Persons who develop diabetes first pass from a phase of normal glucose through to pre-diabetes before diabetes onset. Pre-diabetes strongly predicts the risk of developing diabetes. Studies in different populations have shown that 10-20% of subjects with pre-diabetes progress to clinical diabetes each year, and 70% of these individuals can expect to go on to develop overt diabetes during their lifetime.
Metformin
Metformin is the recommended first line drug for persons with diabetes and HIV-infection in the UK, Africa and elsewhere. Metformin has also been evaluated in persons with HIV infection on ART who have lipodystrophy and metabolic syndrome (but who do not have diabetes or pre-diabetes). Based on the evidence, we believe that metformin is safe for use in HIV-infected persons on ART who have pre-diabetes.
META Phase II
The phase II trial, was a randomised double-blind placebo-controlled trial to evaluate the use of metformin in HIV-positive persons on antiretroviral treatment (ART), with pre-diabetes. Recruitment finished in July 2020, and HIV-positive adults on ART and confirmed to be pre-diabetic were randomised and either given metformin or a placebo. Patients were followed for 1 year and we examined the effect of metformin on changes in blood sugar over time and gained early data on safety. The phase II study has led on to a phase III trial (with funding from EDCTP) that will evaluate whether metformin can reduce the progression to diabetes.
META Phase III
The main objectives are:
- In partnership between researchers, policy makers, health care providers and patient representatives, conduct a phase III randomised double-blind trial of metformin versus placebo among HIV-infected persons with pre-diabetes in Africa.
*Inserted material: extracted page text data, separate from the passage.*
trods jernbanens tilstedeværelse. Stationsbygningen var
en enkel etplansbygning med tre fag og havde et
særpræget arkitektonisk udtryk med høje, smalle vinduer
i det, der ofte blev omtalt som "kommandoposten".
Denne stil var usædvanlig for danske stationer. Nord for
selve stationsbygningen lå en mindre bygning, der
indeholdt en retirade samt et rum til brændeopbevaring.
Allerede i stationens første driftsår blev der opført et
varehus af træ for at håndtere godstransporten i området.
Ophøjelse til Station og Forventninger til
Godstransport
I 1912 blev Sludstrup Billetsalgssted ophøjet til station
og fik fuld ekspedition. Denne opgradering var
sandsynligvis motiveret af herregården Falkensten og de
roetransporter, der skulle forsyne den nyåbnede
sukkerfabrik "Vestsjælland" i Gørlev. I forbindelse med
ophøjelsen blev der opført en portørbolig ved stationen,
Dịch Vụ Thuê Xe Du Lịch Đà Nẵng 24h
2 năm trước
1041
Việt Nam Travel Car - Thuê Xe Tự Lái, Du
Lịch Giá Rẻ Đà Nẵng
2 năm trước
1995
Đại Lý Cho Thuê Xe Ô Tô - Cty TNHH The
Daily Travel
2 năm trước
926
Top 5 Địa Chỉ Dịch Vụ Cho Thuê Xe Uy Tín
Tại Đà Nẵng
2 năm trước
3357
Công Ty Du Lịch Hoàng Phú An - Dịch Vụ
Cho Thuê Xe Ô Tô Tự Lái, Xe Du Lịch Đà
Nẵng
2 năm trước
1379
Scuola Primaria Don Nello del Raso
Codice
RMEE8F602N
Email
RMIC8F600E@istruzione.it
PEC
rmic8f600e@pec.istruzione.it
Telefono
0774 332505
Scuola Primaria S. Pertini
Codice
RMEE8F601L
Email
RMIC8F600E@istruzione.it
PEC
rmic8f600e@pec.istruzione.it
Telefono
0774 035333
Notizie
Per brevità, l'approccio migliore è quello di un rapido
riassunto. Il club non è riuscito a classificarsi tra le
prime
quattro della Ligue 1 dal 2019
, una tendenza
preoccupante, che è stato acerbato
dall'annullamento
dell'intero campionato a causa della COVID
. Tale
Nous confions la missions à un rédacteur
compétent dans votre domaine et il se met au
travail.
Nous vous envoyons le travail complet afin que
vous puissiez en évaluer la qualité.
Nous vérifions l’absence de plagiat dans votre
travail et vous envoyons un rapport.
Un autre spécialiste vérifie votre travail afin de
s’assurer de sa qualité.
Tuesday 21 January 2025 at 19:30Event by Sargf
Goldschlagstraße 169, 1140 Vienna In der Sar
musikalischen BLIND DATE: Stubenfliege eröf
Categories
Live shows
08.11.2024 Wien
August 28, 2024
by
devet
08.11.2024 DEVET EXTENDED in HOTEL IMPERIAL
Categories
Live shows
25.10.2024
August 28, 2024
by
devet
- Develop research capacity in clinical studies of diabetes, hypertension and other chronic conditions in HIV infection.
2000 patients will be randomised, selected from those who have been on ART for at least 6 months. The primary endpoint of the trial will be incidence of (type 2) diabetes over a 36-month period of follow up. Secondary outcomes will include cost consequences, health-related quality-of-life, and cost-effectiveness.
This will be the largest trial of its kind in Africa and it will generate evidence that will be of global relevance. In ancillary studies we will compare diagnostic methods for diabetes in HIV-infected persons. These and various clinical data will be used to enhance capacity development opportunities.